:: WHAT THE TASK REQUIRES ::
Produce a copy of every line in the records that holds the string "subtitle".

:: STORED DATA ::
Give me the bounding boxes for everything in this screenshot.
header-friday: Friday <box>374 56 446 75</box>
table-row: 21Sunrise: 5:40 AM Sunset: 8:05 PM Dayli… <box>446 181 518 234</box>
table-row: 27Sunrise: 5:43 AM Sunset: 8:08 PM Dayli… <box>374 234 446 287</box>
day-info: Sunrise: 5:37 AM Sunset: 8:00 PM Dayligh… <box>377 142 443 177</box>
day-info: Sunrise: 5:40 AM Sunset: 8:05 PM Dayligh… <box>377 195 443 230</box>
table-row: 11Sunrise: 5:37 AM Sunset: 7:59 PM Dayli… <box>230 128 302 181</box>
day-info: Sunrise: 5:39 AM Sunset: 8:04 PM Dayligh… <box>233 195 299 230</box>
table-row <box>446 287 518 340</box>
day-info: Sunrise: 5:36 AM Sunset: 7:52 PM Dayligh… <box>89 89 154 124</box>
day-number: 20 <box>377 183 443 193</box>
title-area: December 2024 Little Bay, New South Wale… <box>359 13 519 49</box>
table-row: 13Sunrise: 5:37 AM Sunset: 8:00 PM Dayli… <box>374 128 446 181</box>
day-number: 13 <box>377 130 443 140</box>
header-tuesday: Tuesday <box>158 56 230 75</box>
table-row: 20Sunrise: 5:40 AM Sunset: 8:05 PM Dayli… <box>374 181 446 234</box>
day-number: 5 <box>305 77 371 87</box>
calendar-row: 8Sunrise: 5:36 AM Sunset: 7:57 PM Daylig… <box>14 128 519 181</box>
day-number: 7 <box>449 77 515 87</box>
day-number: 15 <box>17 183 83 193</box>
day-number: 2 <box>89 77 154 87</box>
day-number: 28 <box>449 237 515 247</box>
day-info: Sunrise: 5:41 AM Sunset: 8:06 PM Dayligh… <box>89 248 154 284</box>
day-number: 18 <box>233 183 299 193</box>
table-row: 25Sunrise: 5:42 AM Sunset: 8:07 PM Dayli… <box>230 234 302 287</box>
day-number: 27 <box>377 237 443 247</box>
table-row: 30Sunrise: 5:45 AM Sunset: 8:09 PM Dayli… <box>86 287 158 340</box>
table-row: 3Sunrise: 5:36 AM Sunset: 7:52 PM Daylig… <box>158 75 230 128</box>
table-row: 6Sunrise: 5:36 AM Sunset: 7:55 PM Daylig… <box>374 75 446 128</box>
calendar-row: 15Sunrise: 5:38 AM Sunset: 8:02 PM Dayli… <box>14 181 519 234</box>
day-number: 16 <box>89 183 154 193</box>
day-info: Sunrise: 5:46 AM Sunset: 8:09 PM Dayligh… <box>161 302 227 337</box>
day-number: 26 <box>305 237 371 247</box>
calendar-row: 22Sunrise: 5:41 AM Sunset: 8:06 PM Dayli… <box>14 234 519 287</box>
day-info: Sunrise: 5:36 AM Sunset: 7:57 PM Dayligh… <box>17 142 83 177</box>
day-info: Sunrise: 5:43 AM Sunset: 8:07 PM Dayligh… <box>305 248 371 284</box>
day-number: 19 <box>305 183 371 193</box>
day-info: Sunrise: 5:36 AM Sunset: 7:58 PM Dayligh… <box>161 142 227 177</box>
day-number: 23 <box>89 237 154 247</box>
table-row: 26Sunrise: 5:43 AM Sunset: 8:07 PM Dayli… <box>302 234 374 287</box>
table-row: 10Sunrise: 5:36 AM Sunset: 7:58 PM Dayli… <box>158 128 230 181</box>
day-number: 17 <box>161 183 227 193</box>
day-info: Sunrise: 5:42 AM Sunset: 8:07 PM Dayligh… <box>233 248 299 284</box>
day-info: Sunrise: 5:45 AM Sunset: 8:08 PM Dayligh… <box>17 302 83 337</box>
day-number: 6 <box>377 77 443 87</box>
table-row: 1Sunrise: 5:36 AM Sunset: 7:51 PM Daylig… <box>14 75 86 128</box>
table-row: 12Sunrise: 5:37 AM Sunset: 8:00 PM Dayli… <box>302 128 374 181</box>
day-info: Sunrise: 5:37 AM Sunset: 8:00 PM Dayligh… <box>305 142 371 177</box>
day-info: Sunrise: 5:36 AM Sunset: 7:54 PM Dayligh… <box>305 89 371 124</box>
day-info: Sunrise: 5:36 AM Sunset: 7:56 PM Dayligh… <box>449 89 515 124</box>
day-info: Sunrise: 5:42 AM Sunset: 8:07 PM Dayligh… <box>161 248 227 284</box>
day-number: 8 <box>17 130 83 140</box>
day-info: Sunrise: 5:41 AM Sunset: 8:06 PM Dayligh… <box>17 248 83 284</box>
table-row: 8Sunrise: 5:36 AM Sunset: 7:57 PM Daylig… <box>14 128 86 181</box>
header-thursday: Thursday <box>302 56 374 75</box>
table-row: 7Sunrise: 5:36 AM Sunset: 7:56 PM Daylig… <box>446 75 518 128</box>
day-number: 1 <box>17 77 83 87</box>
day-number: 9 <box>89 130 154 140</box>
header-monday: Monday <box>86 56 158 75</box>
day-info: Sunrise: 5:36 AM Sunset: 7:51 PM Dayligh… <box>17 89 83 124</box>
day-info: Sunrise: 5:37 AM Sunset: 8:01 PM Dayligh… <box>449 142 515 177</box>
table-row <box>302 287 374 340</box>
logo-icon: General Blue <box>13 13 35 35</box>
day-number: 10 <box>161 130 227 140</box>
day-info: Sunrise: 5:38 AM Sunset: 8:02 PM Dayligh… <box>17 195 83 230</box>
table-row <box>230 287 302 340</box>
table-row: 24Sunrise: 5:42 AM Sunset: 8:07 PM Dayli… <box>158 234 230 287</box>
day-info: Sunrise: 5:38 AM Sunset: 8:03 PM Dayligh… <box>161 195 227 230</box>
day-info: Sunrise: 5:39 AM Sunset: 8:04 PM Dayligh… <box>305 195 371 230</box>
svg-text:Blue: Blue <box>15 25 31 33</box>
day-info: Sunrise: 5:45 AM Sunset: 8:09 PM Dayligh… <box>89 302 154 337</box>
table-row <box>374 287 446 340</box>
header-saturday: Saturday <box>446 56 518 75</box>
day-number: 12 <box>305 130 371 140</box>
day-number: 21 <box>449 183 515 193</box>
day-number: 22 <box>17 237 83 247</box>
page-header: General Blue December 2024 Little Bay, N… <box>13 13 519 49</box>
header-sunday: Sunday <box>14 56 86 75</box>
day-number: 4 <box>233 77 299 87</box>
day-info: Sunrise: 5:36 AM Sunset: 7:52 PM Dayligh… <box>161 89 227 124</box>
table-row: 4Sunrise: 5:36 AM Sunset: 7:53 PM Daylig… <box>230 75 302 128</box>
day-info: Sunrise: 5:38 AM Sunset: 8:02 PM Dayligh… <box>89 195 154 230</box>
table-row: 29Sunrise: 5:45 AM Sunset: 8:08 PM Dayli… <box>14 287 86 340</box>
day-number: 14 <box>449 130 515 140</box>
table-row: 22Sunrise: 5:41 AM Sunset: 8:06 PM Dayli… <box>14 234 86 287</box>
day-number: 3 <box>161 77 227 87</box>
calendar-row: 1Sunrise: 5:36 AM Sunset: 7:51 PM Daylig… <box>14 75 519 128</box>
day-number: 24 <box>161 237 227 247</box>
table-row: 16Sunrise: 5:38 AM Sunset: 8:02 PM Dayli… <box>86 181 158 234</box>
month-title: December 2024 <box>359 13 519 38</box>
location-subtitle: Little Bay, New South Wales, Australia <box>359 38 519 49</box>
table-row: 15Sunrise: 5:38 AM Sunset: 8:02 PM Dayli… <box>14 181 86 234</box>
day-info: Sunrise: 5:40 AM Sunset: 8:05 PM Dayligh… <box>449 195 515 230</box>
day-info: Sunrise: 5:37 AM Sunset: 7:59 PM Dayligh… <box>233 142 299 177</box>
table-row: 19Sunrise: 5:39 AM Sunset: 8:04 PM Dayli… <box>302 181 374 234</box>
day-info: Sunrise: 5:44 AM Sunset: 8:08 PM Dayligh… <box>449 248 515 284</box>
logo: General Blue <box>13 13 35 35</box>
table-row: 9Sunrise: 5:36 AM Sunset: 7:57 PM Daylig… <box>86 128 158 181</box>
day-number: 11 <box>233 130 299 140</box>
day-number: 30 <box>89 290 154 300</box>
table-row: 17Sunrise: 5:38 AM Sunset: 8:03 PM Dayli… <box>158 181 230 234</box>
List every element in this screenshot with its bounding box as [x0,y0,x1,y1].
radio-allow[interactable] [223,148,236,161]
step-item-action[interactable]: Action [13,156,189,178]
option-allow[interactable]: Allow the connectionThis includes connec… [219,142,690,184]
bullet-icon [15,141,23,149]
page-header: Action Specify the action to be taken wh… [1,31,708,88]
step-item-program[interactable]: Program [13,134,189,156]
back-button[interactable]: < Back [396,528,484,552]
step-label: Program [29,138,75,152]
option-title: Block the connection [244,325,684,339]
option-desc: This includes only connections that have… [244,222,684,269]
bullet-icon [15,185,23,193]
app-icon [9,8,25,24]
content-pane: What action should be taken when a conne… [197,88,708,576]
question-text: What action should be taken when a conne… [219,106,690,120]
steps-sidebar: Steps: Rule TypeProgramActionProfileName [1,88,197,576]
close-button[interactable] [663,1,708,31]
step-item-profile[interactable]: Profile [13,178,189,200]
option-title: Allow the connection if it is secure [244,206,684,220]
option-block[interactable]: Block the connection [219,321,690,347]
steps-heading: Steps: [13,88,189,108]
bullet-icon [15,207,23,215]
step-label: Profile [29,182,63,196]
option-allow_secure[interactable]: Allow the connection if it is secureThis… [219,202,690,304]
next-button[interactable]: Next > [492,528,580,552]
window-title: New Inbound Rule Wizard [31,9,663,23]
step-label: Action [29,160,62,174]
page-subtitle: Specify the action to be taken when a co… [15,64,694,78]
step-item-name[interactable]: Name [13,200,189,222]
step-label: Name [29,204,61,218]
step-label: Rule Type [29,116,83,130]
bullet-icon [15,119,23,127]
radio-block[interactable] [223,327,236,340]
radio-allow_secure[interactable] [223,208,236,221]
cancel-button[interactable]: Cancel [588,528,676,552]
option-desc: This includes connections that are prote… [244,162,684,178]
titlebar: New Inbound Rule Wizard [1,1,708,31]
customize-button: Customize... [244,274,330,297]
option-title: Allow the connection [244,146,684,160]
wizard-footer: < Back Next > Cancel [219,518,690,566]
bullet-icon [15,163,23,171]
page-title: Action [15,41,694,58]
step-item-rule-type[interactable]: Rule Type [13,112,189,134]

:: SOLUTION BELOW ::
location-subtitle: Little Bay, New South Wales, Australia <box>359 38 519 49</box>
page-subtitle: Specify the action to be taken when a co… [15,64,694,78]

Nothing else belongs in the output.